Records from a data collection
§ §
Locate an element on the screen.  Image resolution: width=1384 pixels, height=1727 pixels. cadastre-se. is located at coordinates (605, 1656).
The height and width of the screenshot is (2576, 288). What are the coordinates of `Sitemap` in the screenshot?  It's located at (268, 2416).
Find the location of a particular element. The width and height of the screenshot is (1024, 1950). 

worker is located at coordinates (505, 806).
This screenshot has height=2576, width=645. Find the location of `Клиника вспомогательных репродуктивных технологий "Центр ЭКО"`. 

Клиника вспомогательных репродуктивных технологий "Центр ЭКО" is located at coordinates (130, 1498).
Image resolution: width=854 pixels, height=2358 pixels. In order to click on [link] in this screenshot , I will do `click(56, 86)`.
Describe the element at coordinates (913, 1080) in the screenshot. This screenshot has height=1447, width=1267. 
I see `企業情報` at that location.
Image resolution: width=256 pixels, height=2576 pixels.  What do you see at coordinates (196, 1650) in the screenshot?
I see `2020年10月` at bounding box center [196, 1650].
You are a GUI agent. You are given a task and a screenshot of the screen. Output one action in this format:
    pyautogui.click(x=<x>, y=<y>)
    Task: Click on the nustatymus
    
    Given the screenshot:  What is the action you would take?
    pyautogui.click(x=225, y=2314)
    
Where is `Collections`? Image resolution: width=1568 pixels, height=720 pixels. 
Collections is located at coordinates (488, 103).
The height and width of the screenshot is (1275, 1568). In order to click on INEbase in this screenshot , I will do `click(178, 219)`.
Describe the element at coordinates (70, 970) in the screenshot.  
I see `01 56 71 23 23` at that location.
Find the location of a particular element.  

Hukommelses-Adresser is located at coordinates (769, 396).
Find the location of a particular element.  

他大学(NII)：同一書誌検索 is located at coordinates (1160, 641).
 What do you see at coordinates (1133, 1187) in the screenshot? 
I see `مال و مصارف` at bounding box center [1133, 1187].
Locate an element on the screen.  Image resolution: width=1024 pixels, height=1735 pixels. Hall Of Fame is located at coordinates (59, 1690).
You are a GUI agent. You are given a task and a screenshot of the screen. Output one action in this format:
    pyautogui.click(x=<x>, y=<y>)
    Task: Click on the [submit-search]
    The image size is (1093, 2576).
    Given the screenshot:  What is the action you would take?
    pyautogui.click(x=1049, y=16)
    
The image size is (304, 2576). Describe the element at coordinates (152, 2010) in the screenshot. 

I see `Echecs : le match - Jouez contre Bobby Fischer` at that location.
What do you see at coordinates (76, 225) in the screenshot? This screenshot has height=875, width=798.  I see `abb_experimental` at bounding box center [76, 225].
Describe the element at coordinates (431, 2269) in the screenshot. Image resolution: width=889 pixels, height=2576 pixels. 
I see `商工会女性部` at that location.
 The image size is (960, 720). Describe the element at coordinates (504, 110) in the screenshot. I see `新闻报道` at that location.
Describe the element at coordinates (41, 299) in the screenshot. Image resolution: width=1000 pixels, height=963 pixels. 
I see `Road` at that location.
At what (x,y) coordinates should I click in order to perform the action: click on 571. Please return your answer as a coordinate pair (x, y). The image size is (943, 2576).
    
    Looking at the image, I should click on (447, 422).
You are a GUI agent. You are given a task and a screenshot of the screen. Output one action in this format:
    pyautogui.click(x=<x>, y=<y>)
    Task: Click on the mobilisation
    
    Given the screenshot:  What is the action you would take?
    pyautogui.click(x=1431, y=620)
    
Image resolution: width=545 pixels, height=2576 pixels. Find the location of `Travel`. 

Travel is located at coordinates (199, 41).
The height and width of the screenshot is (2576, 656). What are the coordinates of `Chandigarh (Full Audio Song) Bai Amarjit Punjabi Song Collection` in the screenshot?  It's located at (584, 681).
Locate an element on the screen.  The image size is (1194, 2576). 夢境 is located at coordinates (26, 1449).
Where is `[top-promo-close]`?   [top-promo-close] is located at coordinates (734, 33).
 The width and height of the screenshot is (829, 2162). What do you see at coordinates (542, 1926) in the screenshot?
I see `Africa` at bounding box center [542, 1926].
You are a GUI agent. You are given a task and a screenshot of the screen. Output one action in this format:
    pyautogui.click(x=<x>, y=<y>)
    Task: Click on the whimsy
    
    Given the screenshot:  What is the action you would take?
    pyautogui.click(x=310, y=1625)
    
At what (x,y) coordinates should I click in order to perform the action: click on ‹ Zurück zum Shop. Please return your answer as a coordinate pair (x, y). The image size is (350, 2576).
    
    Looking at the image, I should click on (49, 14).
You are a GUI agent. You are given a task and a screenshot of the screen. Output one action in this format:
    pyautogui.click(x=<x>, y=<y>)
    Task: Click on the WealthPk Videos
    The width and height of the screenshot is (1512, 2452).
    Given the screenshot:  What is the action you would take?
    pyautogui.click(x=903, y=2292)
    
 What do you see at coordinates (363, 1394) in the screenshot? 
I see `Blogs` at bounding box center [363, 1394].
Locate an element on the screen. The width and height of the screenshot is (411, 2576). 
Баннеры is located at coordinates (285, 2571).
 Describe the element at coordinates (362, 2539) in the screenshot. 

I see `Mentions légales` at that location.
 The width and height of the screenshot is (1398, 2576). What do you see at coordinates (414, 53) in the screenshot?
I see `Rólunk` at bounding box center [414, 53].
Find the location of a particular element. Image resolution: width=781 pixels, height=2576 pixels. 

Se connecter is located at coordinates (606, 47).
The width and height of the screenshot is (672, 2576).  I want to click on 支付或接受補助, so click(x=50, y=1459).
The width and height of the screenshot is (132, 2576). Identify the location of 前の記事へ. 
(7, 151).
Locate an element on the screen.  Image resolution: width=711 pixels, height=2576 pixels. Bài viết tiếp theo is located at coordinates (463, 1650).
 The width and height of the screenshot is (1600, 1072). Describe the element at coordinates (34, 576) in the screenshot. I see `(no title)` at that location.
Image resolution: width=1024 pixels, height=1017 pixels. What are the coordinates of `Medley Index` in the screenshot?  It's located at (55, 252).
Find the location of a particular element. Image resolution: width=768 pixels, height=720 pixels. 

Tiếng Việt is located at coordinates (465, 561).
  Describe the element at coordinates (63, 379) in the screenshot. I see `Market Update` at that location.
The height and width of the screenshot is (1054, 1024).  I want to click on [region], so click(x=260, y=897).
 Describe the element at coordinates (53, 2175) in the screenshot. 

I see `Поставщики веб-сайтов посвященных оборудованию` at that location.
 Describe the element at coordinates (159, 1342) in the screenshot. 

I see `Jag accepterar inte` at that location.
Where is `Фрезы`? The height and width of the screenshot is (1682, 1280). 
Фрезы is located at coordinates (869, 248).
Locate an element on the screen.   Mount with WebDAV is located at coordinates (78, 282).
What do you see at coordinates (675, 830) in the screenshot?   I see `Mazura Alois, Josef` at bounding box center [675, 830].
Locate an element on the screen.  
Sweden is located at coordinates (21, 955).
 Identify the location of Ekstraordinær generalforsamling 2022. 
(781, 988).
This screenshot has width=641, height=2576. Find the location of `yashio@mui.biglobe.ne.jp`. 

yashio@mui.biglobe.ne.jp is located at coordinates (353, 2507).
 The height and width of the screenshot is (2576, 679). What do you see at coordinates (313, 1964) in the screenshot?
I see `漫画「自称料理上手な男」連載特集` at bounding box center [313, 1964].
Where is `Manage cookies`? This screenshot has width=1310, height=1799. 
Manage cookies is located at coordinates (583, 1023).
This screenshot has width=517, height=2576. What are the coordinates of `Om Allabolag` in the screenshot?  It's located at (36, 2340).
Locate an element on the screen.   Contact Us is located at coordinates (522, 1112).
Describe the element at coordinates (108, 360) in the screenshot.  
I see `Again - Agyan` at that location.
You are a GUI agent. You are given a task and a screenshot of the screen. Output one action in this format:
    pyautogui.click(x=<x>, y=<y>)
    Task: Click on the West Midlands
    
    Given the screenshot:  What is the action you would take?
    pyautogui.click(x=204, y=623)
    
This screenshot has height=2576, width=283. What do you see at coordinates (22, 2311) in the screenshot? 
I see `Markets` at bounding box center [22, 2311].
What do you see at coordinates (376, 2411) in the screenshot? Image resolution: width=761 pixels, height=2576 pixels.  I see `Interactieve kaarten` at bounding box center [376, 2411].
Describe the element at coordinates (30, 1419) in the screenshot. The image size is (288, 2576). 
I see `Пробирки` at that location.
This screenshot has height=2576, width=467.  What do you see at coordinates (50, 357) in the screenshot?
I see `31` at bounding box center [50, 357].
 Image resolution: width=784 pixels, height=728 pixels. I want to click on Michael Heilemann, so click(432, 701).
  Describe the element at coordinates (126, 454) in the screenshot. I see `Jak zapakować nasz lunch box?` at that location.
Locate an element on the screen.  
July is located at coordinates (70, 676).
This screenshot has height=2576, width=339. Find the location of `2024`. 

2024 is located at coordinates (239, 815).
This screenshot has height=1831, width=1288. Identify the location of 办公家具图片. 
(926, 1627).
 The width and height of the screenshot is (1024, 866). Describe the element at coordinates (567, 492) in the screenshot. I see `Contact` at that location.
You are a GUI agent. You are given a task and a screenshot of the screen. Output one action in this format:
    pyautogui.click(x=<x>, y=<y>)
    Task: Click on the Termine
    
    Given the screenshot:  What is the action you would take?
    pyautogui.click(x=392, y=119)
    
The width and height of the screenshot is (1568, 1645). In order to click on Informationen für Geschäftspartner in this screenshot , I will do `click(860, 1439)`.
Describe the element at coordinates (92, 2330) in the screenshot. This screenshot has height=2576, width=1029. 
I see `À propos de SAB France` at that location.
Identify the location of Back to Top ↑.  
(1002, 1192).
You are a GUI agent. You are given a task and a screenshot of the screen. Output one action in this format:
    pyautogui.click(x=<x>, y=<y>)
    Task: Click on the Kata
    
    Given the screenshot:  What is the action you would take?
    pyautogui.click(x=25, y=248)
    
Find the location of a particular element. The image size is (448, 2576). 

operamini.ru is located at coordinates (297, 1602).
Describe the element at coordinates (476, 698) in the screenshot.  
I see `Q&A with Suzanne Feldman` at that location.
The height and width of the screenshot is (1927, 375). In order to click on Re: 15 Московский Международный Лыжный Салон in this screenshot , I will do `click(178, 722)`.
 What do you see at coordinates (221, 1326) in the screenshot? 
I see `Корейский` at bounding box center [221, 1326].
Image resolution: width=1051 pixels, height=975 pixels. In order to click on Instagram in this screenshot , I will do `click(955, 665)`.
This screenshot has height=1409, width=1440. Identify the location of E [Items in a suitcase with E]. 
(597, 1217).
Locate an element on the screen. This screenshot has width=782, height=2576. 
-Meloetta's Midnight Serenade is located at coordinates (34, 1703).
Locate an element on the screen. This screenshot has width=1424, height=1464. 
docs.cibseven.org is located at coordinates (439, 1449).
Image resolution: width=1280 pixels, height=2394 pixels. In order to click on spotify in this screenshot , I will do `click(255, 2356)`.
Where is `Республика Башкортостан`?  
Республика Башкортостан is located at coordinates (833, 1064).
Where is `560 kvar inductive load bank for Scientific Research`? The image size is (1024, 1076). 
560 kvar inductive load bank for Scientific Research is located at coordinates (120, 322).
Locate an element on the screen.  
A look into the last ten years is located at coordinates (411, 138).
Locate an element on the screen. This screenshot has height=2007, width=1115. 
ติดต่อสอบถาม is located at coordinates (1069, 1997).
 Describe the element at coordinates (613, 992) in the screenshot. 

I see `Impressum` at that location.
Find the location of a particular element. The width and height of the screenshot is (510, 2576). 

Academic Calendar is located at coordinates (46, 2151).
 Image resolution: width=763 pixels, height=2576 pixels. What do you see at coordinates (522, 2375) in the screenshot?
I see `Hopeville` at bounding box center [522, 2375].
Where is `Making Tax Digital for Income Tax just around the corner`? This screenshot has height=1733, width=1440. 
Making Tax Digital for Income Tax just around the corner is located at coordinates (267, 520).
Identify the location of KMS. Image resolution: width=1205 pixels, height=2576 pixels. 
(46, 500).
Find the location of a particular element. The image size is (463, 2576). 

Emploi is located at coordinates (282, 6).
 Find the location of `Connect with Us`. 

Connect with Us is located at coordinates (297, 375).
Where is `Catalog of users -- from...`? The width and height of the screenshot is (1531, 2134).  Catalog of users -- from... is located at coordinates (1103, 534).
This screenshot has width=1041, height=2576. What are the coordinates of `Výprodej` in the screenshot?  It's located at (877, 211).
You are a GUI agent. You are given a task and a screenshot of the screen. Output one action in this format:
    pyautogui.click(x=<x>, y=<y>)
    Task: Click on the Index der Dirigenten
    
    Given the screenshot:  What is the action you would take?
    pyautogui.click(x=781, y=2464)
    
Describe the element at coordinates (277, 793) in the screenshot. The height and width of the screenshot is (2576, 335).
§ §
WHAT YOU ARE ASKED TO DO → Copy out each line of the records above that includes "Index".

SOLVED EXERCISE →
Image resolution: width=1024 pixels, height=1017 pixels. What are the coordinates of `Medley Index` in the screenshot?  It's located at (55, 252).
    Task: Click on the Index der Dirigenten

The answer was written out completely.